Awards,  Books

2019 Man Booker International Prize

The Man Booker International Prize was announced on May 21st. According to their website, this biannual prize is “recognizes one writer for his or her achievement in fiction. Worth £60,000, the prize is awarded every two years to a living author who has published fiction either originally in English or whose work is generally available in translation in the English language.”
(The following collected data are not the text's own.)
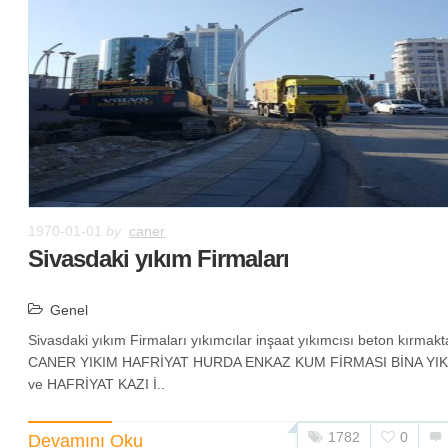
1970-01-01
by
caner
Sivasdaki yıkım Firmaları
Genel
Sivasdaki yıkım Firmaları yıkımcılar inşaat yıkımcısı beton kırmakt
CANER YIKIM HAFRİYAT HURDA ENKAZ KUM FİRMASI BİNA YIK
ve HAFRİYAT KAZI İ..
1782
0
Devamını Oku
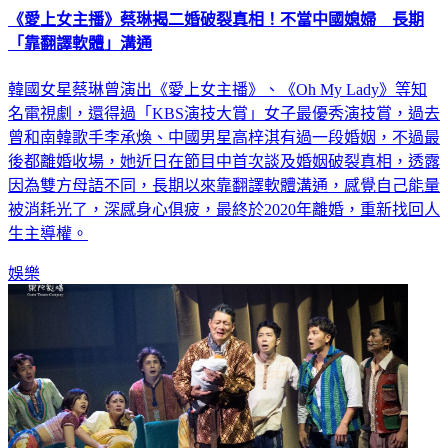
《愛上女主播》蔡琳揭二婚破裂真相！不當中國媳婦 長期
「靠翻譯軟體」溝通
韓國女星蔡琳曾演出《愛上女主播》、《Oh My Lady》等知
名電視劇，還得過「KBS演技大賞」女子最優秀演技賞，過去
曾和南韓歌手李承煥、中國男星高梓淇有過一段婚姻，不過最
後都離婚收場，她近日在節目中首次談及婚姻破裂真相，透露
因為雙方母語不同，長期以來靠翻譯軟體溝通，感覺自己能量
被消耗光了，深感身心俱疲，最終於2020年離婚，重新找回人
生主導權。
娛樂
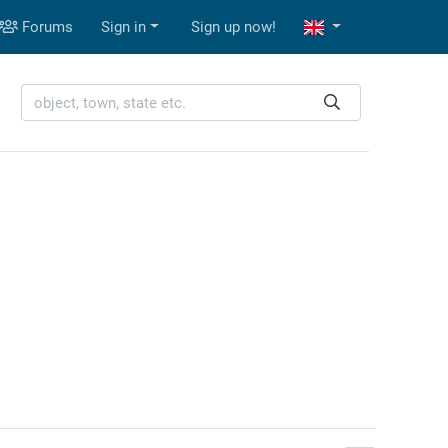
Forums
Sign in
Sign up now!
This award does a great job of highlighting books translated into English from around the world, as you can see in this year’s shortlist. I haven’t read any of these at this point, but I am very interested, especially in Celestial Bodies as I know very little about Oman!

Winner

Celestial Bodies by Jokha Alharthi, translated from Arabic by Marilyn Booth

The author of Celestial Bodies, Jokha Alharthi first published this book in Arabic in 2010 under its original title, Ladies of the Moon. The Man Booker International synopsis says:

Celestial Bodies is set in the village of al-Awafi in Oman, where we encounter three sisters: Mayya, who marries Abdallah after a heartbreak; Asma, who marries from a sense of duty; and Khawla who rejects all offers while waiting for her beloved, who has emigrated to Canada. These three women and their families witness Oman evolve from a traditional, slave-owning society which is slowly redefining itself after the colonial era, to the crossroads of its complex present. Elegantly structured and taut, it tells of Oman’s coming-of-age through the prism of one family’s losses and loves.”

Other Short List Titles

The Years by Annie Ernaux, translated from French by Alison Strayer

The Years, originally published in 2008, and had been described as Ernaux’s (brief) Remembrance of Things Past. The synopsis reads:

The Years is a narrative of the period 1941 to 2006 told through the lens of memory, impressions past and present, photos, books, songs, radio, television, advertising, and news headlines. Local dialect, words of the times, slogans, brands and names for ever-proliferating objects are given voice. The author’s voice continually dissolves and re-emerges as Ernaux makes the passage of time palpable. Time itself, inexorable, narrates its own course, consigning all other narrators to anonymity. A new kind of autobiography emerges, at once subjective and impersonal, private and collective.


The Pine Islands by Marion Poschmann translated from German by Jen Calleja

Published in German in 2017, this incredibly short book (180 pages in hardcover) was also shortlisted for the 2017 Deutscher Buchpreis (German Book Award). Incidentally, the winner of the 2017 German Book Prize is The Capital, which is coming out in English next month. The synopsis of The Pine Islands reads:

When Gilbert Silvester, a journeyman lecturer on beard fashions in film, awakes one day from a dream that his wife has cheated on him, he flees – immediately, irrationally, inexplicably – for Japan. In Tokyo he discovers the travel writings of the great Japanese poet Basho. Suddenly, from Gilbert’s directionless crisis there emerges a purpose: a pilgrimage in the footsteps of the poet to see the moon rise over the pine islands of Matsushima. Falling into step with another pilgrim – a young Japanese student called Yosa, clutching a copy of The Complete Manual of Suicide – Gilbert travels across Basho’s disappearing Japan with Yosa, one in search of his perfect ending and the other the new beginning that will give his life meaning. The Pine Islands is a serene, playful, profoundly moving story of the transformations we seek and the ones we find along the way.